The surgery to remove Baby E was yesterday morning. Everything went fine. I hated going there. I hated knowing that we were going with our baby but would have to leave without him; that we would come home and he would stay there with all the other little babies that haven't made it. The doctors said everything looked really good and there was no reason other than a chromosomal mismatch that would have caused a baby not to survive in my womb. I think I'm supposed to be comforted by this. Right now, I'm not. I wanted that baby. I wanted a November 2010 birthday. I wanted to go to Jazz in June in tank tops and skirts with a cute little baby belly. I wanted to wander the farmers market in my flip flops and dresses- baby belly and Nate in tow. I wanted that baby.

What Nate and I are holding onto now are the promises we know to be true. God's timing is far greater than anything we can see or imagine. He knows what is best. HE knows what kind of life Baby E would have had. He knows how hard it might have been for us to struggle as parents to a child who could never have lived a full functioning life. We rest assured that God made a very difficult decision for us and that He ended this life in His timing so that Baby E, Nate and I would not have to suffer so much. Right now, we lean on those things.

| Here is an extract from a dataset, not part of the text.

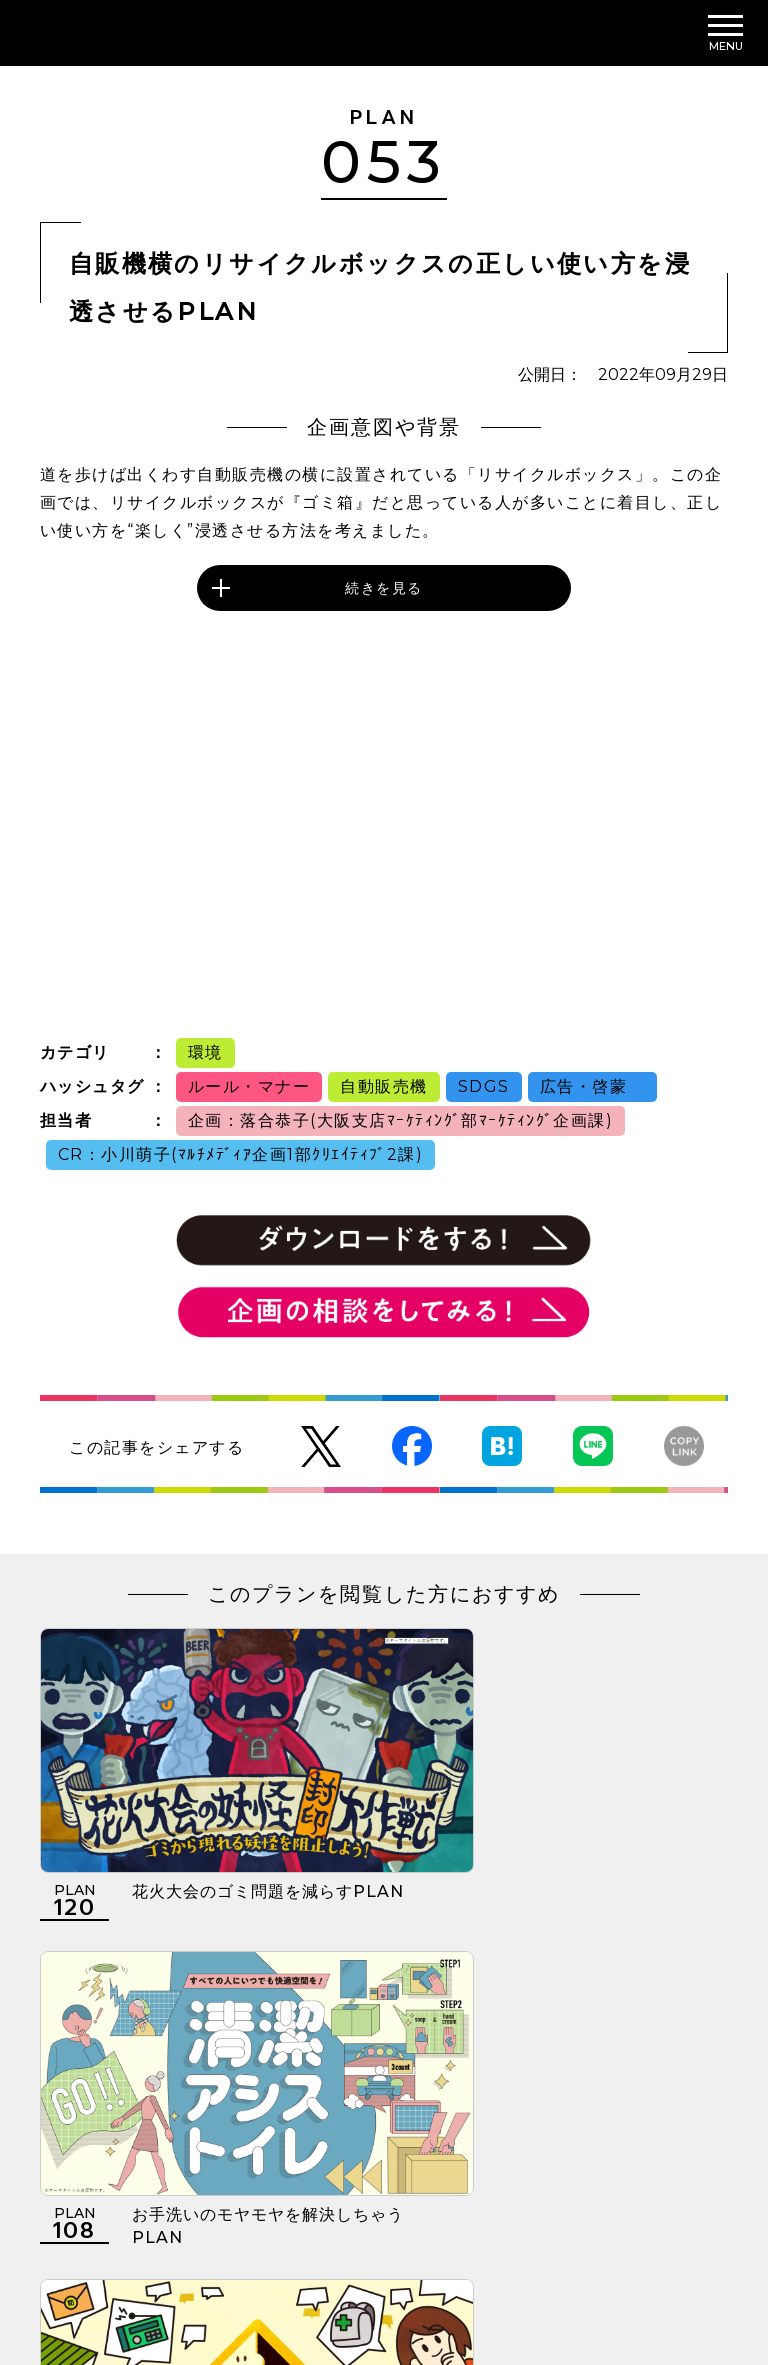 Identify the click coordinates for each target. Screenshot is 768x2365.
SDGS (484, 1086)
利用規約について (101, 2241)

We've had a revolving door of people we love stopping by to visit, phone calls, texts, emails, cards, etc. We appreciate them all. I default to "hostess" when people stop by. I pull myself together and act as if everything is OK. On the phone, I can give the facts, I can talk about any of it, I can quote the Bible verses we're holding onto. But late at night when the house is still, early in the morning while we're lying in bed unable to sleep, in the shower, on the couch staring out the window, when Nate sits next to my curled up body- those are the moments I'm caught off guard. Those are the times when I break down and simply can't bear the thought that he's not here anymore. And then I have to dream of Grandpa Eigsti or Ann's dad playing with our little one- people we knew and loved who are in Heaven- they must be taking care of our little guy. They loved us, they must love him too. And I'll always know that Jesus loves the little children and has already welcomed our little guy with His loving arms. I just wanted to hold him too. We both did. And some day we will- but we'll have to wait for a while to do that.

So, that's what's happening in our lives. It's been a really hard week. Your prayers are much appreciated. We love all of you and know we have lots of love and support from family and friends. That and our faith is what is getting us through this.